- [EXERCISE]:
Filtering the records below, copy only those lines that include the word "涨停雷达".

(Structured page parsing data)
Segment Open

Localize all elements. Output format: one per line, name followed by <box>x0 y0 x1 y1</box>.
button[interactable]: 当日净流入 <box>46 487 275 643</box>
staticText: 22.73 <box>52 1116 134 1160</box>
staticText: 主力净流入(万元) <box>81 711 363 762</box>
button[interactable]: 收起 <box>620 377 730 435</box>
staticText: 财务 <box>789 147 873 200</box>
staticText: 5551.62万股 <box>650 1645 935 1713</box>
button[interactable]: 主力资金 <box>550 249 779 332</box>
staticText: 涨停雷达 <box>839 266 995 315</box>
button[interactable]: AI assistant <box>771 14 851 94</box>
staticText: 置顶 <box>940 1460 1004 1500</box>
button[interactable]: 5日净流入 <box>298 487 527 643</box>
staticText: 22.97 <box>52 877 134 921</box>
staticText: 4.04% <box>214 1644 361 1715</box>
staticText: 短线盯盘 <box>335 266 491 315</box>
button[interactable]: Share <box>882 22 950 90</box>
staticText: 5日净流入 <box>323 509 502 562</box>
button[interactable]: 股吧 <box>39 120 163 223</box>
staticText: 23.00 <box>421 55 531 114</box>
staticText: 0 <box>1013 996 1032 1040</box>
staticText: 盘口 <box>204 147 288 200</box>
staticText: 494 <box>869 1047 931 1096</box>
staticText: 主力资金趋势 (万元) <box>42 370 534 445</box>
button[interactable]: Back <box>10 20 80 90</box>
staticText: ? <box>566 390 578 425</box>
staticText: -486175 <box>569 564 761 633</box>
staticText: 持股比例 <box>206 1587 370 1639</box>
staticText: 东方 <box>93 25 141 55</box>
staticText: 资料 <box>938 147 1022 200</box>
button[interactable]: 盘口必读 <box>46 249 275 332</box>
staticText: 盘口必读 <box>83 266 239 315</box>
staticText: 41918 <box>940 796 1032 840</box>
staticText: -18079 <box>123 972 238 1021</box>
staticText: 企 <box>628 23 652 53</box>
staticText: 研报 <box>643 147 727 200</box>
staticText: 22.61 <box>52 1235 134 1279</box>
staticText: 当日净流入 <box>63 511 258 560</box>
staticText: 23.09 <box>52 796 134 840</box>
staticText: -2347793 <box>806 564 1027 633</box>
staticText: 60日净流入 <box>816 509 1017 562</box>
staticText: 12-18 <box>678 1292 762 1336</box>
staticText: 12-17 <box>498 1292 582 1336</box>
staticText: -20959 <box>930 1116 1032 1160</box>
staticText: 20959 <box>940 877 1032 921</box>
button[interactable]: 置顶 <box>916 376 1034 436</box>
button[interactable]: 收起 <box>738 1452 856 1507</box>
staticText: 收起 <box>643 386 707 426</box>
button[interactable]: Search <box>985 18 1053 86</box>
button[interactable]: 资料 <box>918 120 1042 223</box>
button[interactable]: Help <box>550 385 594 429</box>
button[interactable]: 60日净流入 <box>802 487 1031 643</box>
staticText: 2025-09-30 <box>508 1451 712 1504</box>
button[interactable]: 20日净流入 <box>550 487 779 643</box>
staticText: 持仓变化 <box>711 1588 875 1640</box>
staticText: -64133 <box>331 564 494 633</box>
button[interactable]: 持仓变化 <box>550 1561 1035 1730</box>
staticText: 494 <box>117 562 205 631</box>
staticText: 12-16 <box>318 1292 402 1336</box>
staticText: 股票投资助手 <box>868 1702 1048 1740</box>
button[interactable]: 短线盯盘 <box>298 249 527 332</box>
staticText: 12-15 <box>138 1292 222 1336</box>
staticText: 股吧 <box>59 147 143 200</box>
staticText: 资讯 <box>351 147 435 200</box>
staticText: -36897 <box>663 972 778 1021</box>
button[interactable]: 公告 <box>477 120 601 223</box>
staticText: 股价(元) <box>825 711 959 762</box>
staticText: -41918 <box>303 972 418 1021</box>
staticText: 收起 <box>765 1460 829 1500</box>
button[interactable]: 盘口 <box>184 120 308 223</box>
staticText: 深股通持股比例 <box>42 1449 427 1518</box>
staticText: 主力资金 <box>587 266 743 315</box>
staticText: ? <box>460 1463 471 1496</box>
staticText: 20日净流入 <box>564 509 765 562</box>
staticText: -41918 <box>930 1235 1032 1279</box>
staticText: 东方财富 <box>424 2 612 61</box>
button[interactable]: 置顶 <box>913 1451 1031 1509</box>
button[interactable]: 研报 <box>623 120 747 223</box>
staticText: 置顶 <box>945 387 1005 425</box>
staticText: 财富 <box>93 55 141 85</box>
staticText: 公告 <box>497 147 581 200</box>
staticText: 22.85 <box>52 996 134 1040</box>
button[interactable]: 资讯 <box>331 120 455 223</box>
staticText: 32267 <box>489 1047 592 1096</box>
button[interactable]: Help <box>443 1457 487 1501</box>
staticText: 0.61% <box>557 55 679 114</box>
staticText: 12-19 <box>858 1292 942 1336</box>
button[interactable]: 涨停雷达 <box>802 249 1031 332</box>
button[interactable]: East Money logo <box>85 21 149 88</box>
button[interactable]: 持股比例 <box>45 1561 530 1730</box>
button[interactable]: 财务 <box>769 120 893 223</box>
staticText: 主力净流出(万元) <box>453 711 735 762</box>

Segment Closed

- [EXERCISE RESULT]:
staticText: 涨停雷达 <box>839 266 995 315</box>
button[interactable]: 涨停雷达 <box>802 249 1031 332</box>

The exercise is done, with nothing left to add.